Thursday, February 7, 2019

Dawson Ice Bridge Problems

Readers may recall that in the past couple of winters I've mentioned the odd reluctance of the Yukon River to freeze up properly at Dawson in the Yukon Territory.  This has created a problem for residents of West Dawson who in years past relied on an ice bridge for seasonal access to the main town on the east side of the river.

Perhaps not surprisingly, the same problem has occurred this winter, and efforts to stimulate ice growth across the stubbornly open channel were called to a halt last week.  Here are a couple of news articles on this winter's lack of success:

Here's a view from the webcam in Dawson a few days ago, looking out across the river; as in past winters, a narrow strip of open water is visible.

The lack of an ice bridge has been deemed sufficiently important that Canada's National Research Council looked into the issue last year, and a report was issued in October; it makes for very interesting reading.  The report discusses a variety of hypotheses about what may have caused the change, but there are no definitive conclusions; there may be multiple factors at play, some of which we've speculated about before on this blog (including good comments from readers).

As we've noted before, the change in ice conditions can't simply be pinned on warmer winter weather, because temperature data from Dawson doesn't show substantially warmer conditions in the winters when freeze-up failed.  The accumulated total of freezing degree days has been slightly lower this winter than the two-decade normal, but 2016-17 and 2017-18 were both near normal through this point in the season (see below).  Of course it is possible that ground and/or river water temperatures have risen, as noted in the NRC report.


  1. Hi Richard: One possibility might be changes in channel geometry.
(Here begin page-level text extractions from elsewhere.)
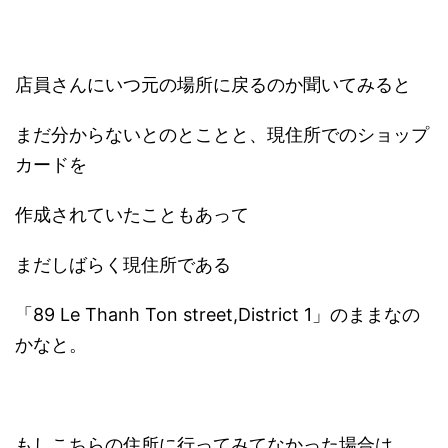
店員さんにいつ元の場所に戻るのか聞いてみると
まだ分からないとのとことと、現住所でのショップ
カードを
作成されていたこともあって
まだしばらく現住所である
「89 Le Thanh Ton street,District 1」のままなの
かなと。
もしこちらの住所に行ってみてなかった場合は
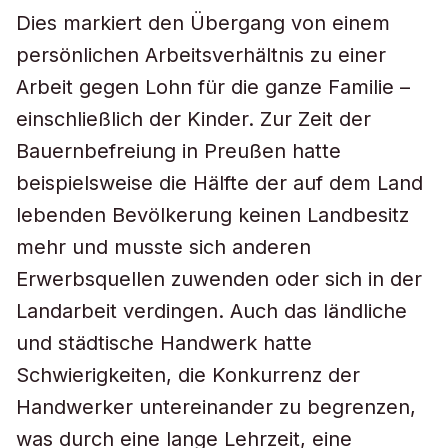
Dies markiert den Übergang von einem
persönlichen Arbeitsverhältnis zu einer
Arbeit gegen Lohn für die ganze Familie –
einschließlich der Kinder. Zur Zeit der
Bauernbefreiung in Preußen hatte
beispielsweise die Hälfte der auf dem Land
lebenden Bevölkerung keinen Landbesitz
mehr und musste sich anderen
Erwerbsquellen zuwenden oder sich in der
Landarbeit verdingen. Auch das ländliche
und städtische Handwerk hatte
Schwierigkeiten, die Konkurrenz der
Handwerker untereinander zu begrenzen,
was durch eine lange Lehrzeit, eine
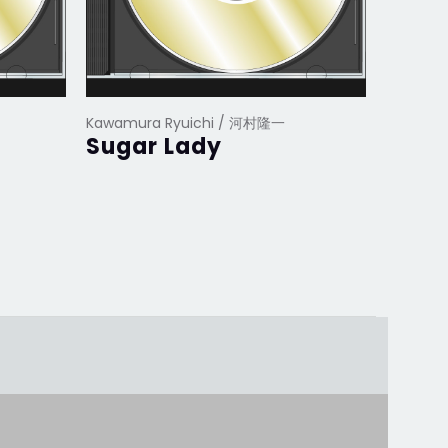
Kawamura Ryuichi / 河村隆一
Kawamur
Sugar Lady
深愛~o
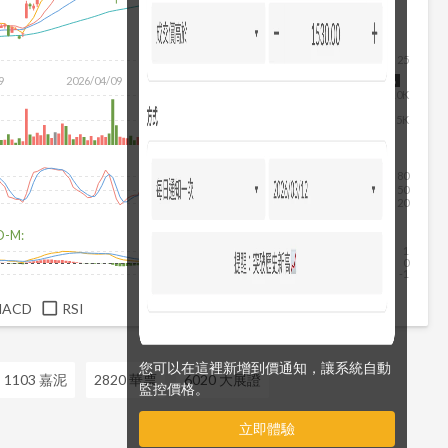
25
除
9
2026/04/09
2026/05/27
2026/07/15
2026/08/06
10K
5K
80
50
20
D-M:
1
0
-1
MACD
RSI
您可以在這裡新增到價通知，讓系統自動
1103 嘉泥
2820 華票
6020 大展證
監控價格。
立即體驗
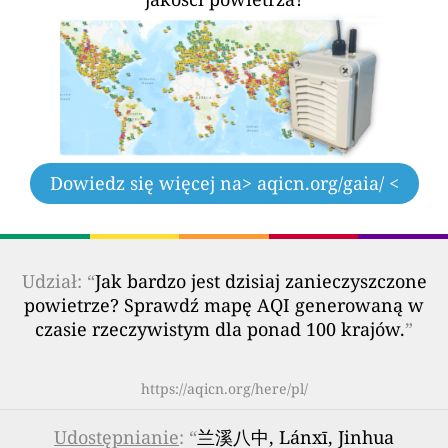
Dowiedz się więcej na
> aqicn.org/gaia/ <
Udział: “
Jak bardzo jest dzisiaj zanieczyszczone
powietrze? Sprawdź mapę AQI generowaną w
czasie rzeczywistym dla ponad 100 krajów.
”
https://aqicn.org/here/pl/
Udostępnianie
: “
兰溪八中, Lánxī, Jinhua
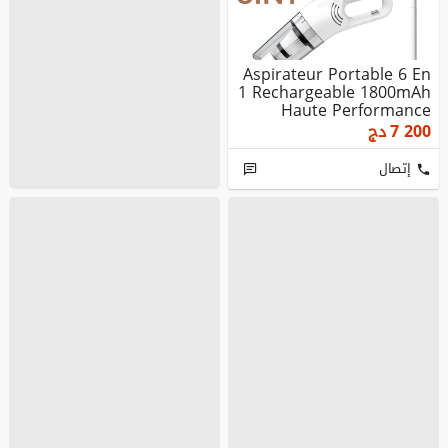
Aspirateur Portable 6 En
1 Rechargeable 1800mAh
Haute Performance
7 200
دج
إتصال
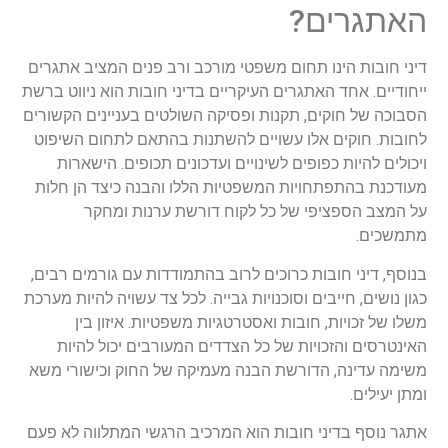
האתגרים?
דיני חובות הינו תחום משפטי מורכב ורב פנים המציב אתגרים
ייחודיים. אחד האתגרים העיקריים בדיני חובות הוא ניווט ברשת
הסבוכה של חוקים, תקנות ופסיקה השולטים בעניינים הקשורים
לחובות. חוקים אלו עשויים להשתנות בהתאם לתחום השיפוט
ויכולים להיות כפופים לשינויים ועדכונים תכופים. הישארות
מעודכנת בהתפתחויות המשפטיות הללו והבנה כיצד הן חלות
על המצב הספציפי של כל לקוח דורשת ערנות ומחקר
מתמשכים.
בנוסף, דיני חובות כרוכים לרוב בהתמודדות עם גורמים רבים,
כגון נושים, חייבים וסוכנויות גבייה. לכל צד עשויה להיות מערכת
משלו של זכויות, חובות ואסטרטגיות משפטיות. איזון בין
האינטרסים והזכויות של כל הצדדים המעורבים יכול להיות
משימה עדינה, הדורשת הבנה מעמיקה של החוק וכישורי משא
ומתן יעילים.
אתגר נוסף בדיני חובות הוא המרכיב הרגשי המתלווה לא פעם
The Yukon is a glacial river and they are notorious for shifting channel conditions. If a large silt bar built up on the near side of the river, it might shift enough flow to the far bank to create a faster, deeper channel that doesn't freeze over. This happens some years on the Tanana River, making it potentially dangerous to use in the winter. Jon

    1. I agree, and I think that is the most likely explanation. It will be interesting to see if action is taken (e.g. dredging) to try to restore a more favorable channel profile.


    Recent sandbar in the middle river causing increased flow along the edge?